#### [Task]
Return an exact copy of the entries, skipping any picture you find.

#### [Listed records]
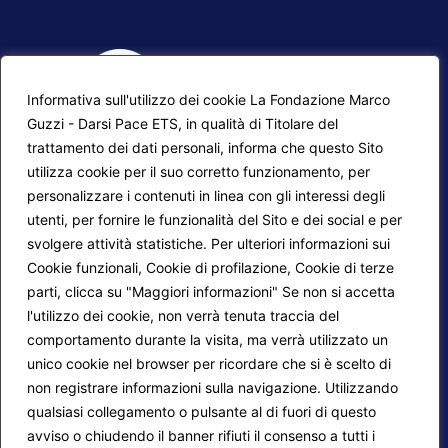
Informativa sull'utilizzo dei cookie La Fondazione Marco
Guzzi - Darsi Pace ETS, in qualità di Titolare del
trattamento dei dati personali, informa che questo Sito
utilizza cookie per il suo corretto funzionamento, per
F.A.Q.
Contatti
personalizzare i contenuti in linea con gli interessi degli
utenti, per fornire le funzionalità del Sito e dei social e per
Mappa del sito
Calendario corsi
svolgere attività statistiche. Per ulteriori informazioni sui
Progetti Darsi Pace
Privacy Policy
Cookie funzionali, Cookie di profilazione, Cookie di terze
parti, clicca su "Maggiori informazioni" Se non si accetta
Login redattori
Cookie Policy
l'utilizzo dei cookie, non verrà tenuta traccia del
comportamento durante la visita, ma verrà utilizzato un
unico cookie nel browser per ricordare che si è scelto di
Seguici su:
non registrare informazioni sulla navigazione. Utilizzando
qualsiasi collegamento o pulsante al di fuori di questo
avviso o chiudendo il banner rifiuti il consenso a tutti i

#### [Answer section]
Informativa sull'utilizzo dei cookie La Fondazione Marco
Guzzi - Darsi Pace ETS, in qualità di Titolare del
trattamento dei dati personali, informa che questo Sito
utilizza cookie per il suo corretto funzionamento, per
F.A.Q.
Contatti
personalizzare i contenuti in linea con gli interessi degli
utenti, per fornire le funzionalità del Sito e dei social e per
Mappa del sito
Calendario corsi
svolgere attività statistiche. Per ulteriori informazioni sui
Progetti Darsi Pace
Privacy Policy
Cookie funzionali, Cookie di profilazione, Cookie di terze
parti, clicca su "Maggiori informazioni" Se non si accetta
Login redattori
Cookie Policy
l'utilizzo dei cookie, non verrà tenuta traccia del
comportamento durante la visita, ma verrà utilizzato un
unico cookie nel browser per ricordare che si è scelto di
Seguici su:
non registrare informazioni sulla navigazione. Utilizzando
qualsiasi collegamento o pulsante al di fuori di questo
avviso o chiudendo il banner rifiuti il consenso a tutti i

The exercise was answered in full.